Work to complete: Quote every line below exactly and skip any picture.

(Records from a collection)
+++++

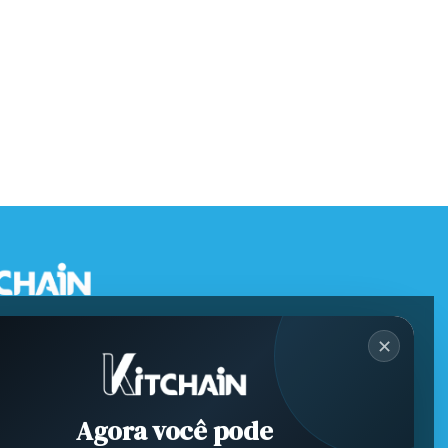
✕
Agora você pode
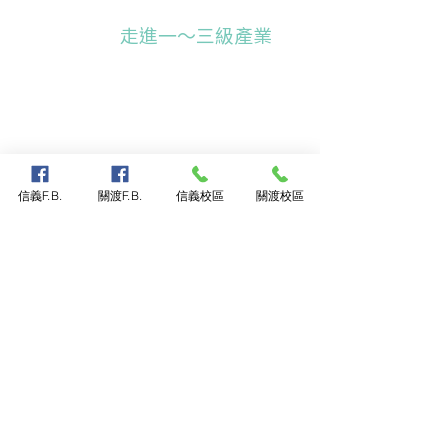
走進一～三級產業
我們以場域為課室，讓學生理解社會
如何運作、產業如何解題：
第一級：
農場/林場/漁場/生態調查
——從土壤到餐桌的科學與倫理
第二級：
工坊/製造/能源/科技應用
信義F.B.
關渡F.B.
信義校區
關渡校區
——設計、資料、原型與安全
第三級：
服務/文化/社福/醫療科技/
地方創生——服務設計、社會影響評
估
每次實作皆到「敘事式學習歷程」：
蒐證→詮釋→反思→應用，讓學生看
見自己的改變。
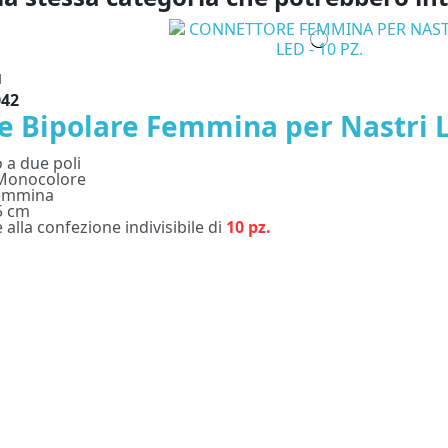
d
042
e Bipolare Femmina per Nastri 
 a due poli
 Monocolore
femmina
5 cm
e alla confezione indivisibile di
10 pz.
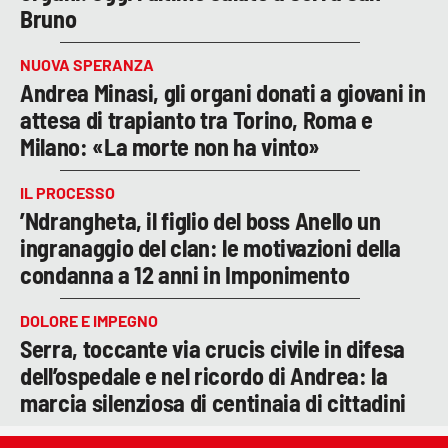
Bruno
NUOVA SPERANZA
Andrea Minasi, gli organi donati a giovani in
attesa di trapianto tra Torino, Roma e
Milano: «La morte non ha vinto»
IL PROCESSO
’Ndrangheta, il figlio del boss Anello un
ingranaggio del clan: le motivazioni della
condanna a 12 anni in Imponimento
DOLORE E IMPEGNO
Serra, toccante via crucis civile in difesa
dell’ospedale e nel ricordo di Andrea: la
marcia silenziosa di centinaia di cittadini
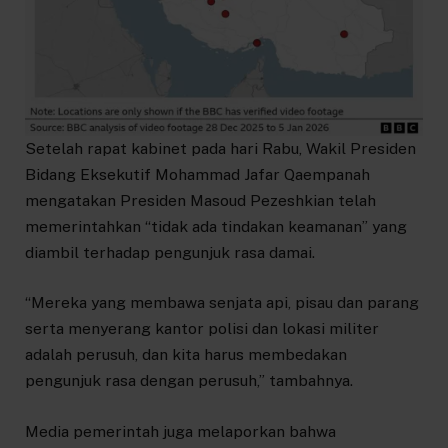
Setelah rapat kabinet pada hari Rabu, Wakil Presiden
Bidang Eksekutif Mohammad Jafar Qaempanah
mengatakan Presiden Masoud Pezeshkian telah
memerintahkan “tidak ada tindakan keamanan” yang
diambil terhadap pengunjuk rasa damai.
“Mereka yang membawa senjata api, pisau dan parang
serta menyerang kantor polisi dan lokasi militer
adalah perusuh, dan kita harus membedakan
pengunjuk rasa dengan perusuh,” tambahnya.
Media pemerintah juga melaporkan bahwa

+++++

Answer:
✕
Agora você pode
走進一～三級產業
我們以場域為課室，讓學生理解社會
如何運作、產業如何解題：
第一級：
農場/林場/漁場/生態調查
——從土壤到餐桌的科學與倫理
第二級：
工坊/製造/能源/科技應用
信義F.B.
關渡F.B.
信義校區
關渡校區
——設計、資料、原型與安全
第三級：
服務/文化/社福/醫療科技/
地方創生——服務設計、社會影響評
估
每次實作皆到「敘事式學習歷程」：
蒐證→詮釋→反思→應用，讓學生看
見自己的改變。
d
042
e Bipolare Femmina per Nastri 
 a due poli
 Monocolore
femmina
5 cm
e alla confezione indivisibile di
10 pz.
Bruno
NUOVA SPERANZA
Andrea Minasi, gli organi donati a giovani in
attesa di trapianto tra Torino, Roma e
Milano: «La morte non ha vinto»
IL PROCESSO
’Ndrangheta, il figlio del boss Anello un
ingranaggio del clan: le motivazioni della
condanna a 12 anni in Imponimento
DOLORE E IMPEGNO
Serra, toccante via crucis civile in difesa
dell’ospedale e nel ricordo di Andrea: la
marcia silenziosa di centinaia di cittadini
Setelah rapat kabinet pada hari Rabu, Wakil Presiden
Bidang Eksekutif Mohammad Jafar Qaempanah
mengatakan Presiden Masoud Pezeshkian telah
memerintahkan “tidak ada tindakan keamanan” yang
diambil terhadap pengunjuk rasa damai.
“Mereka yang membawa senjata api, pisau dan parang
serta menyerang kantor polisi dan lokasi militer
adalah perusuh, dan kita harus membedakan
pengunjuk rasa dengan perusuh,” tambahnya.
Media pemerintah juga melaporkan bahwa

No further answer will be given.